UKhouse: England and Wales House Price Growth Data Categorised by Regions

Description

A data.frame containing the quarterly (mean) house prices of four different types of properties, (detached, semi-detached, terraced and flats/maisonettes) for 331 local planning authorities (LPA) over the period 1996Q1 to 2021Q2. See also Lin and Shin (2023).

Usage

UKhouse

Arguments

Format

## `UKhouse`

Details

Each LPA belongs to one of the ten regions: North East (NE), North West (NW), Yorkshire and the Humber (YH), East Midlands (EM), West Midlands(WM), East of England (EE), London (LD), South East (SE), South West (SW) and Wales (WA).

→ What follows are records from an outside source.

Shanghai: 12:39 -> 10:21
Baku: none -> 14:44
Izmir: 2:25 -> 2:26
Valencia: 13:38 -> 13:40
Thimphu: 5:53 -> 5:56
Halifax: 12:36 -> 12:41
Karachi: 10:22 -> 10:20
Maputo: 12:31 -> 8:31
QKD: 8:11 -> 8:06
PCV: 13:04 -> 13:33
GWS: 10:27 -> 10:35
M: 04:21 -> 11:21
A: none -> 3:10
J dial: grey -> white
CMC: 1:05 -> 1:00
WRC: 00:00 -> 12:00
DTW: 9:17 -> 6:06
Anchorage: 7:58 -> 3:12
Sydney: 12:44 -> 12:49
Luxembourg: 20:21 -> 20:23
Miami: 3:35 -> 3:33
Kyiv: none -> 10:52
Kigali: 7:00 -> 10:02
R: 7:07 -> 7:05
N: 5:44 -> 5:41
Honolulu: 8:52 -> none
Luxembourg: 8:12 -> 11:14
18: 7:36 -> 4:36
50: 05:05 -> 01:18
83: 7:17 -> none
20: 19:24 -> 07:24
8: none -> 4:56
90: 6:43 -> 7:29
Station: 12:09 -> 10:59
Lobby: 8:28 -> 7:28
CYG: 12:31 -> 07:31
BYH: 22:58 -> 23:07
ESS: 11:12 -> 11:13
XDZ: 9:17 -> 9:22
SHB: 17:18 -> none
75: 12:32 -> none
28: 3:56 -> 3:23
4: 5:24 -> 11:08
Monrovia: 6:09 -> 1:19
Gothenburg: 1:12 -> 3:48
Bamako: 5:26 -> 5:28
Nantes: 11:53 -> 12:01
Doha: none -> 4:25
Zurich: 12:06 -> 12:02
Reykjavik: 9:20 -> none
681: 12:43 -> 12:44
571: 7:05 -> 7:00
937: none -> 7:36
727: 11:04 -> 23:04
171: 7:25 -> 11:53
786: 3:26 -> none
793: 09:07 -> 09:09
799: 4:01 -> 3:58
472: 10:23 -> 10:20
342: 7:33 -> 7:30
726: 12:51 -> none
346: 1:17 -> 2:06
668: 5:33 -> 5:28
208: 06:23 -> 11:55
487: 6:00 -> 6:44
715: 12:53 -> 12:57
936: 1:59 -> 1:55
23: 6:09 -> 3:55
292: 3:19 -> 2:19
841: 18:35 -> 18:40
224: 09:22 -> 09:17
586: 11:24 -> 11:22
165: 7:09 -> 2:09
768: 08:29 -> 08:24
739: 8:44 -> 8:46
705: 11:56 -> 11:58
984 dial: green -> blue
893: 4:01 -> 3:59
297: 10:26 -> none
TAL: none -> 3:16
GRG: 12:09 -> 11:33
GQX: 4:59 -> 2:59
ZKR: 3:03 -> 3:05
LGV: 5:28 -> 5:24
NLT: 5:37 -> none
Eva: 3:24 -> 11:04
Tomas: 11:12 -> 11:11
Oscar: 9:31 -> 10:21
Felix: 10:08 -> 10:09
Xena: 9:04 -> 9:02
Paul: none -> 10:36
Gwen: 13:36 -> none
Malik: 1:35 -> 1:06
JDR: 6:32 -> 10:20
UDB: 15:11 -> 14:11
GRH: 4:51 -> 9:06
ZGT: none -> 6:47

The real house price growth of the \(j\)-th LPA-type pair in region \(i\) by deflating the nominal house price by CPI and log-differencing it as $$\pi_{ijt}=100\times \log\left(\frac{PRICE_{ijt}}{CPI_{t}}\right)-100 \times \log\left(\frac{PRICE_{ij,t-1}}{CPI_{t-1}}\right).$$ By removing the series with missing observations, it ends up with a balanced panel with \(R = 10\), \(N =\sum_{i=1}^{R} N_{i} = 1300\) and \(T = 102\).

Columns in the dataset:

  • "Date" Time variable.

  • "Region" Name of region which the LPA belongs to.

  • "LPA" Name of the LPA.

  • "Type" Name of the house type.

  • "LPA_Type" Name of the LPA-type pair.

References

Lin, R. and Shin, Y., 2022. Generalised Canonical Correlation Estimation of the Multilevel Factor Model. Available at SSRN 4295429.